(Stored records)
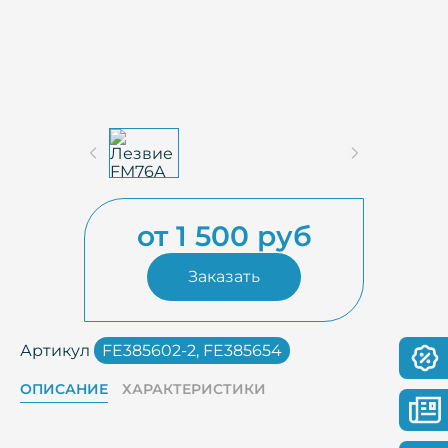
от 1 500 руб
Заказать
Артикул
FE385602-2, FE385654
ОПИСАНИЕ
ХАРАКТЕРИСТИКИ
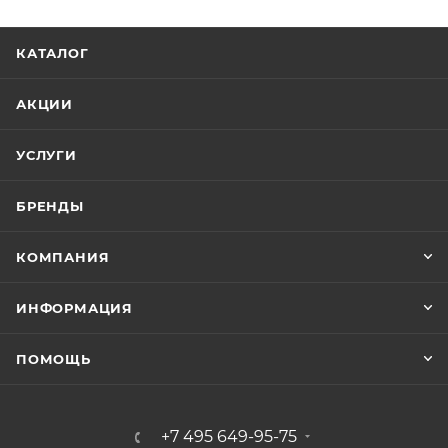
КАТАЛОГ
АКЦИИ
УСЛУГИ
БРЕНДЫ
КОМПАНИЯ
ИНФОРМАЦИЯ
ПОМОЩЬ
+7 495 649-95-75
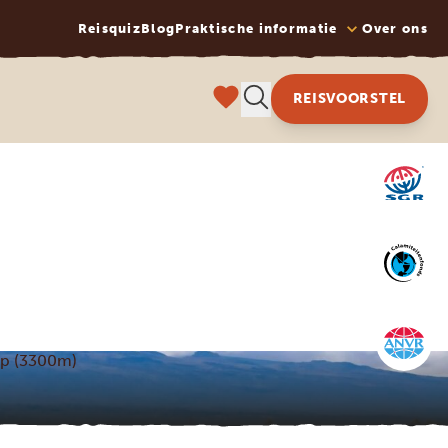
Reisquiz
Blog
Praktische informatie
Over ons
REISVOORSTEL
mp (3300m)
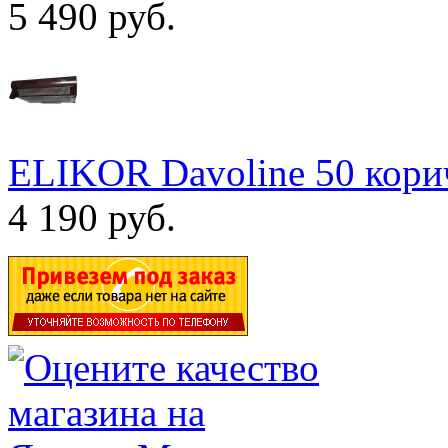
5 490 руб.
ELIKOR Davoline 50 кор
4 190 руб.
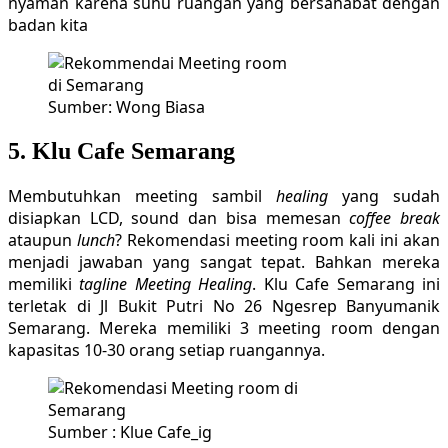
nyaman karena suhu ruangan yang bersahabat dengan
badan kita
Sumber: Wong Biasa
5. Klu Cafe Semarang
Membutuhkan meeting sambil
healing
yang sudah
disiapkan LCD, sound dan bisa memesan
coffee break
ataupun
lunch
? Rekomendasi meeting room kali ini akan
menjadi jawaban yang sangat tepat. Bahkan mereka
memiliki
tagline Meeting Healing
. Klu Cafe Semarang ini
terletak di Jl Bukit Putri No 26 Ngesrep Banyumanik
Semarang. Mereka memiliki 3 meeting room dengan
kapasitas 10-30 orang setiap ruangannya.
Sumber : Klue Cafe_ig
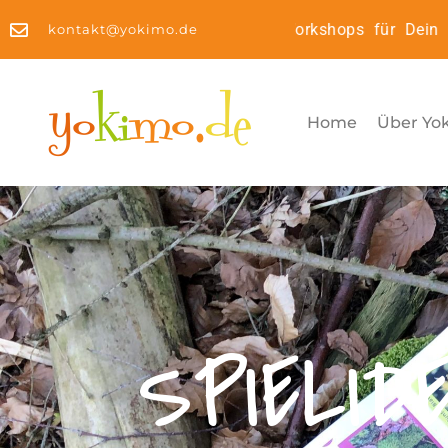
Kinderyoga2Go: Online Workshops für Dein Kin
kontakt@yokimo.de
Home
Über Yo
SPIELID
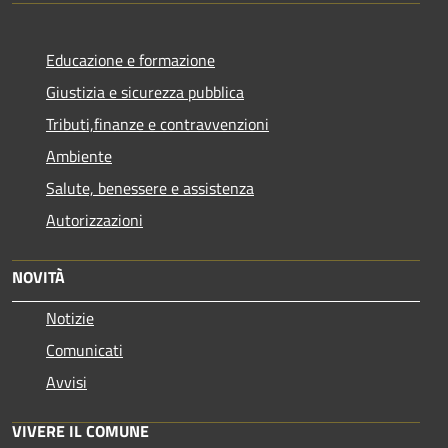
Educazione e formazione
Giustizia e sicurezza pubblica
Tributi,finanze e contravvenzioni
Ambiente
Salute, benessere e assistenza
Autorizzazioni
NOVITÀ
Notizie
Comunicati
Avvisi
VIVERE IL COMUNE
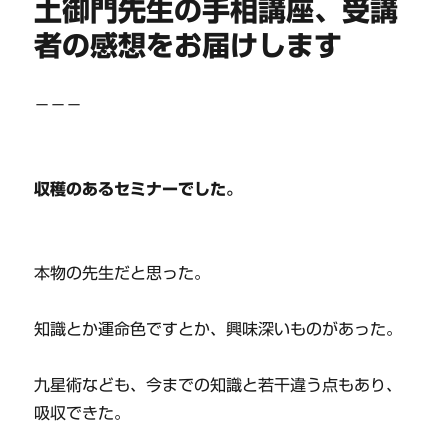
土御門先生の手相講座、受講
者の感想をお届けします
－－－
収穫のあるセミナーでした。
本物の先生だと思った。
知識とか運命色ですとか、興味深いものがあった。
九星術なども、今までの知識と若干違う点もあり、
吸収できた。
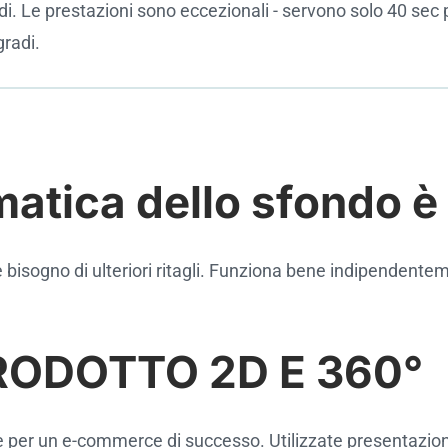
i. Le prestazioni sono eccezionali - servono solo 40 sec 
gradi.
atica dello sfondo è 
isogno di ulteriori ritagli. Funziona bene indipendentem
RODOTTO 2D E 360°
er un e-commerce di successo. Utilizzate presentazioni int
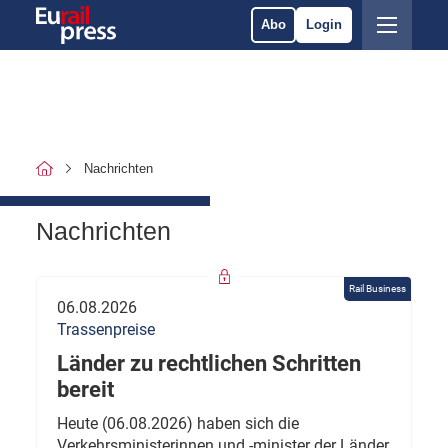
Abo
Login
Nachrichten
Nachrichten
Rail Business
06.08.2026
Trassenpreise
Länder zu rechtlichen Schritten
bereit
Heute (06.08.2026) haben sich die
Verkehrsministerinnen und -minister der Länder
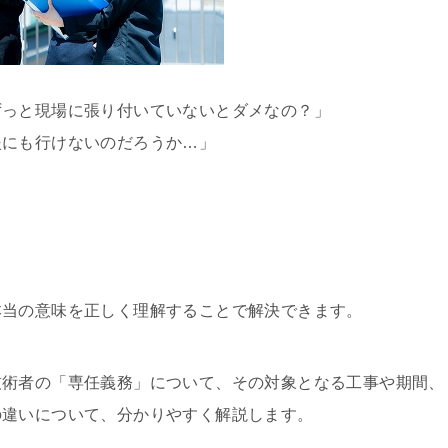
ずっと現場に張り付いていないとダメなの？」
援にも行けないのだろうか…」
」
本当の意味を正しく理解することで解決できます。
技術者の「専任義務」について、その対象となる工事や期間、
の違いについて、分かりやすく解説します。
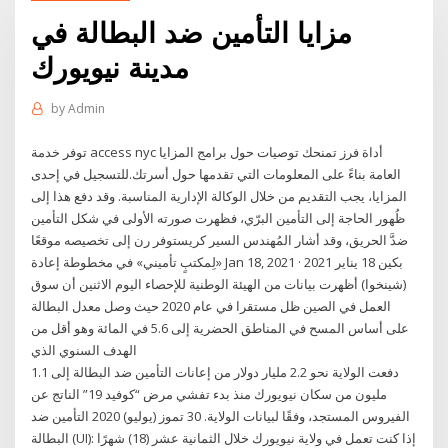
مزايا التأمين ضد البطالة في
مدينة نيويورك
by
Admin
توفر خدمة access nyc أداة فرز تمنحك توصيات حول برامج المزايا
العامة بناءً على المعلومات التي تقدمها حول أسرتك.للتسجيل في إحدى
المزايا، يجب التقديم من خلال الوكالة الإدارية المناسبة. وقد دفع هذا إلى
ظُهور الحاجة إلى التأمين البرّي، فظهرت صورته الأولى في شكل التأمين
ضدَّ الحريق، وقد أشار المُهندس السير كريستوفر رن إلى تخصيصه موقعًا
«لِمكتبٍ تأميني» في مخطوطة إعادة Jan 18, 2021 · بكين 18 يناير 2021
(شينخوا) أظهرت بيانات من الهيئة الوطنية للإحصاء اليوم الاثنين أن سوق
العمل في الصين ظل مستقرا في عام 2020 حيث وصل معدل البطالة
على أساس المسح في المناطق الحضرية إلى 5.6 في المائة وهو أقل من
الهدف السنوي الذي
دفعت الولاية نحو 2.2 مليار دولار من إعانات التأمين ضد البطالة إلى 1.1
مليون من سكان نيويورك منذ بدء تفشي مرض “كوفيد 19” الناتج عن
الفيروس المستجد، وفقًا لبيانات الولاية. 30 تموز (يوليو) 2020 التأمين ضد
البطالة (UI): إذا كنت تعمل في ولاية نيويورك خلال الثمانية عشر (18) شهرًا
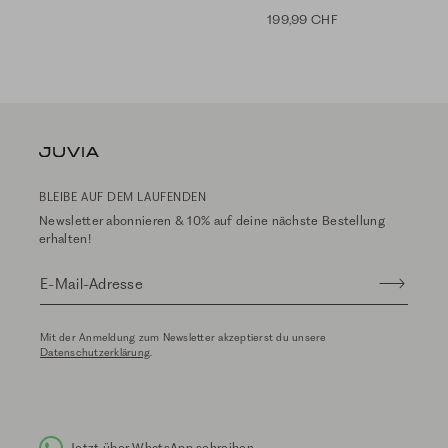
199,99 CHF
BLEIBE AUF DEM LAUFENDEN
Newsletter abonnieren & 10% auf deine nächste Bestellung
erhalten!
E-Mail-Adresse
Mit der Anmeldung zum Newsletter akzeptierst du unsere
Datenschutzerklärung
.
Jetzt über WhatsApp schreiben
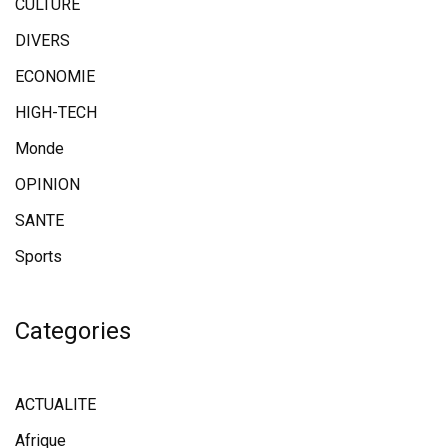
CULTURE
DIVERS
ECONOMIE
HIGH-TECH
Monde
OPINION
SANTE
Sports
Categories
ACTUALITE
Afrique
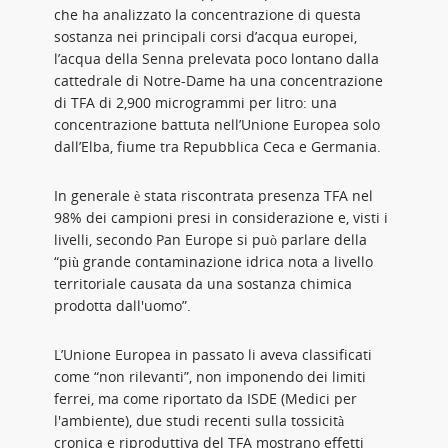
che ha analizzato la concentrazione di questa
sostanza nei principali corsi d’acqua europei,
l’acqua della Senna prelevata poco lontano dalla
cattedrale di Notre-Dame ha una concentrazione
di TFA di 2,900 microgrammi per litro: una
concentrazione battuta nell’Unione Europea solo
dall’Elba, fiume tra Repubblica Ceca e Germania.
In generale è stata riscontrata presenza TFA nel
98% dei campioni presi in considerazione e, visti i
livelli, secondo Pan Europe si può parlare della
“più grande contaminazione idrica nota a livello
territoriale causata da una sostanza chimica
prodotta dall'uomo”.
L’Unione Europea in passato li aveva classificati
come “non rilevanti”, non imponendo dei limiti
ferrei, ma come riportato da ISDE (Medici per
l'ambiente), due studi recenti sulla tossicità
cronica e riproduttiva del TFA mostrano effetti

Your task
Output only the lines above from the line that holds "VIVERE IL COMUNE" through the line that holds "الفيروس المستجد، وفقًا", both ends included, and exclude pictures.

Exercise solution
VIVERE IL COMUNE
土御門先生の手相講座、受講
者の感想をお届けします
－－－
収穫のあるセミナーでした。
本物の先生だと思った。
知識とか運命色ですとか、興味深いものがあった。
九星術なども、今までの知識と若干違う点もあり、
吸収できた。
i. Le prestazioni sono eccezionali - servono solo 40 sec 
gradi.
atica dello sfondo è 
isogno di ulteriori ritagli. Funziona bene indipendentem
RODOTTO 2D E 360°
er un e-commerce di successo. Utilizzate presentazioni int
Abo
Login
Nachrichten
Nachrichten
Rail Business
06.08.2026
Trassenpreise
Länder zu rechtlichen Schritten
bereit
Heute (06.08.2026) haben sich die
Verkehrsministerinnen und -minister der Länder
ずっと現場に張り付いていないとダメなの？」
援にも行けないのだろうか…」
」
本当の意味を正しく理解することで解決できます。
技術者の「専任義務」について、その対象となる工事や期間、
の違いについて、分かりやすく解説します。
مزايا التأمين ضد البطالة في
مدينة نيويورك
by
Admin
توفر خدمة access nyc أداة فرز تمنحك توصيات حول برامج المزايا
العامة بناءً على المعلومات التي تقدمها حول أسرتك.للتسجيل في إحدى
المزايا، يجب التقديم من خلال الوكالة الإدارية المناسبة. وقد دفع هذا إلى
ظُهور الحاجة إلى التأمين البرّي، فظهرت صورته الأولى في شكل التأمين
ضدَّ الحريق، وقد أشار المُهندس السير كريستوفر رن إلى تخصيصه موقعًا
«لِمكتبٍ تأميني» في مخطوطة إعادة Jan 18, 2021 · بكين 18 يناير 2021
(شينخوا) أظهرت بيانات من الهيئة الوطنية للإحصاء اليوم الاثنين أن سوق
العمل في الصين ظل مستقرا في عام 2020 حيث وصل معدل البطالة
على أساس المسح في المناطق الحضرية إلى 5.6 في المائة وهو أقل من
الهدف السنوي الذي
دفعت الولاية نحو 2.2 مليار دولار من إعانات التأمين ضد البطالة إلى 1.1
مليون من سكان نيويورك منذ بدء تفشي مرض “كوفيد 19” الناتج عن
الفيروس المستجد، وفقًا لبيانات الولاية. 30 تموز (يوليو) 2020 التأمين ضد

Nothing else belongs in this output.